From the records below, copy out exactly the lines from the one containing "mputer terminal. However, AnyDeskalso" to the one containing "remote control that", both included. Add nothing else.

(SUPPLIED ENTRIES begins)

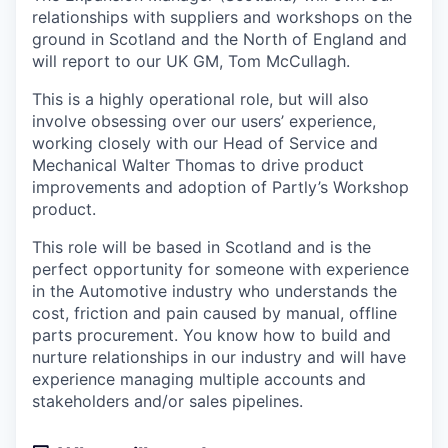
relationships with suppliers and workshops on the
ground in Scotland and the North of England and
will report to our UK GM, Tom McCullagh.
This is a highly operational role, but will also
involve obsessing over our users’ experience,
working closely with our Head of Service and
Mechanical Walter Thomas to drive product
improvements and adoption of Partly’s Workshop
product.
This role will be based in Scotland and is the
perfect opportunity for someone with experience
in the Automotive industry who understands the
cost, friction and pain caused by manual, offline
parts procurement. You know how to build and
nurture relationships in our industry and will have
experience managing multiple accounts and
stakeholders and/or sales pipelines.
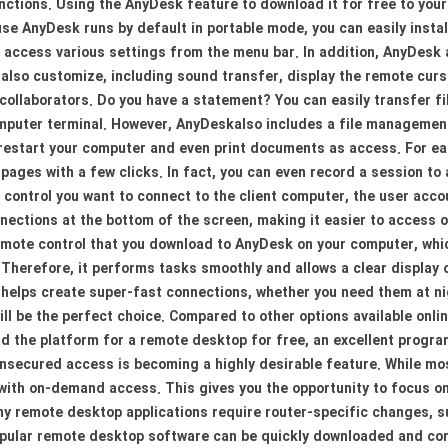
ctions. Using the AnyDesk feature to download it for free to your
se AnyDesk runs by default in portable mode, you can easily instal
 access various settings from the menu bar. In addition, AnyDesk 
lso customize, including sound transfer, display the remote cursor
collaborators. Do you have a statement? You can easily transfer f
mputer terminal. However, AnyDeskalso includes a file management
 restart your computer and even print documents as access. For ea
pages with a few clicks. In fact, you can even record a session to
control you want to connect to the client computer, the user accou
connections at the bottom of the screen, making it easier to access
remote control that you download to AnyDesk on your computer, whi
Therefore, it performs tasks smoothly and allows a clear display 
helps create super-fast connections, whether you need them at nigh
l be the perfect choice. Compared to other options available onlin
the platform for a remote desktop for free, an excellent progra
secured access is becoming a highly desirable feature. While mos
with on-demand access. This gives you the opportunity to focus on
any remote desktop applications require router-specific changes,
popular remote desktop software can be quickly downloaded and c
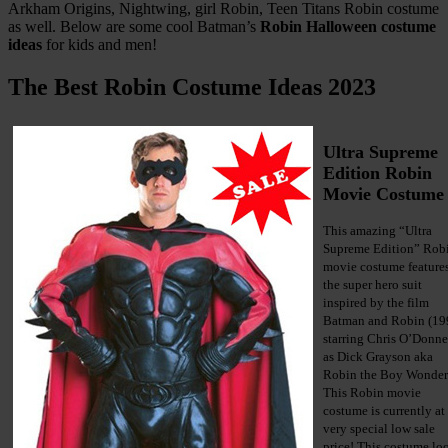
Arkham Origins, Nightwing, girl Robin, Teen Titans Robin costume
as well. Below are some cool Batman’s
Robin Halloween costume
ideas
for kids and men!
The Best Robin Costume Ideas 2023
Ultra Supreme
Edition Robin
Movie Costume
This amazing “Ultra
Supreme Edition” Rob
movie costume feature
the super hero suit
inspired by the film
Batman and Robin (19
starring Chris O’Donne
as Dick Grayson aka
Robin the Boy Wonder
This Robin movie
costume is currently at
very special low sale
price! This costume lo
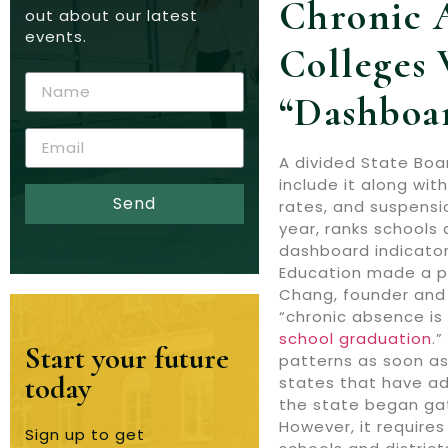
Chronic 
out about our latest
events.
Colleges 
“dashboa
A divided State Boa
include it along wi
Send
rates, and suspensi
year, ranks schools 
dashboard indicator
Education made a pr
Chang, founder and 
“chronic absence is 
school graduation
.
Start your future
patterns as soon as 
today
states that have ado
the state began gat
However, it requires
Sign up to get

(SUPPLIED ENTRIES ends)

■ RESPONSE FOR THIS EXERCISE ■
mputer terminal. However, AnyDeskalso includes a file management
 restart your computer and even print documents as access. For ea
pages with a few clicks. In fact, you can even record a session to
control you want to connect to the client computer, the user accou
connections at the bottom of the screen, making it easier to access
remote control that you download to AnyDesk on your computer, whi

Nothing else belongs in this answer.